The first disappointment of the evening was Paula Abdul's nose. I'd read the press accounts of her Chihuahua mishap and tuned-in expecting to find her half-hidden behind a protective face mask, like Richard Hamilton or Jason. But Paula looked just fine; the only hint of the surreal at the judges table was Randy Jackson's garish marching-band conductor's jacket, from which we may infer that he is angling for a bass gig on Michael Jackson's comeback tour. For me, the whole show was plodding and pedestrian—it didn't have, as Simon would put it, that wow factor. The audience was subdued. No one made David Hasselhoff cry. And, by the way: Where were the celebs? If the best you can do is Kathy Griffin, it's probably wise to skip the audience reaction shots altogether. Simon Fuller may want to send a bus over to Promises to collect some A-listers for tonight's "results show spectacular."
But I digress. American Idol, after all, is a singing competition. It's a singing competition. A singing competition. And as Paula pointed out, Jordin Sparks was in "great, great vocal voice." Actually, I didn't think Jordin was that hot: She shrieked a bit in her rendition of Christina Aguilera's "Fighter" and sounded wobbly and flat at times during the Idol songwriting contest-winning ballad. But she did well on that Martina McBride song (a savvy choice—hello, country music fans) and hit the big, showy glory notes that send the judges into raptures.

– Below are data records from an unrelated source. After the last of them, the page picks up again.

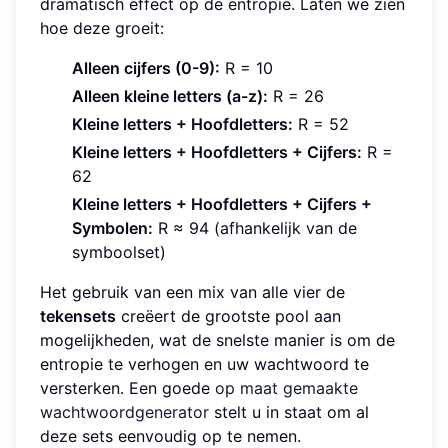
dramatisch effect op de entropie. Laten we zien
hoe deze groeit:
Alleen cijfers (0-9):
R = 10
Alleen kleine letters (a-z):
R = 26
Kleine letters + Hoofdletters:
R = 52
Kleine letters + Hoofdletters + Cijfers:
R =
62
Kleine letters + Hoofdletters + Cijfers +
Symbolen:
R ≈ 94 (afhankelijk van de
symboolset)
Het gebruik van een mix van alle vier de
tekensets
creëert de grootste pool aan
mogelijkheden, wat de snelste manier is om de
entropie te verhogen en uw wachtwoord te
versterken. Een goede
op maat gemaakte
wachtwoordgenerator
stelt u in staat om al
deze sets eenvoudig op te nemen.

As for Blake: I give him a solid B+—but then, I'm emotionally invested. I liked the "You Give Love a Bad Name" reprise, although I was less awed by his manic one-handed mic-stand-polka than the judges. For sure, the beatboxing was on point. (Randy, ever the muso, praised the "triplets" in Blake's vocal drum solo.) And I really liked Blake's croony-swoony version of Maroon 5's "She Will Be Loved." By my lights, it was the best vocal performance of the evening: smooth and subtle and assured, with Blake hitting the falsetto notes spot-on. The judges are always yammering about how "contemporary" Blake is, but I get a pleasantly old-fashioned feeling from his ballads, with Blake all kicked back in the V-neck sweaters, looking like he's just sauntered off the 18th green. (I think we can all agree that Blake has done more for argyle than anyone since Archibald Campbell.)
Of course, that easeful insouciance is exactly the wrong vibe for an "inspirational" ballad like "This Is My Now," and Blake frankly looked lost singing it, flailing his arms and turning pirouettes in a hapless attempt to breathe a little life into the thing. As forecast, Jordin was right in her element on "This Is My Now," even managing to squeeze out a few tears over the final bars. Kitsch longa, ars brevis.
By the end of the night, it seemed clear that Jordin had won. Randy called the contest for her outright. Somewhere in Brooklyn, a music critic wandered dazed and bereft through darkened apartment corridors, tripped over a Chihuahua, and curled himself into the fetal position, weeping like Jordin Sparks. This was definitely not my now. Simon did leave the door open a crack, saying that Blake had delivered the night's best performance. But Jordin, he hastened to add, had "wiped the floor with Blake" vocally. And, lest we forget, this is a singing competition.
But is it, Kathy, is it? I'm not sure that Melinda Doolittle would agree. And is the pop-music business a singing competition, for that matter? Occasionally, yes, but not always or even often. The point is, I just can't see Jordin Sparks making an interesting record. I think she'll be the biggest dud of an Idol champ yet—a bigger dud than Ruben Studdard or Taylor Hicks. She's boring, and that's the deadliest of all pop music sins, far worse than imperfect pitch, or tacky, frosted hair, or fugly sweater vests.
So … one sits and one waits. By 10 tonight, we will have our American Idol. And then, at last, the world can turn its attention to more high-minded things. Like the new Sanjaya Malakar reality show.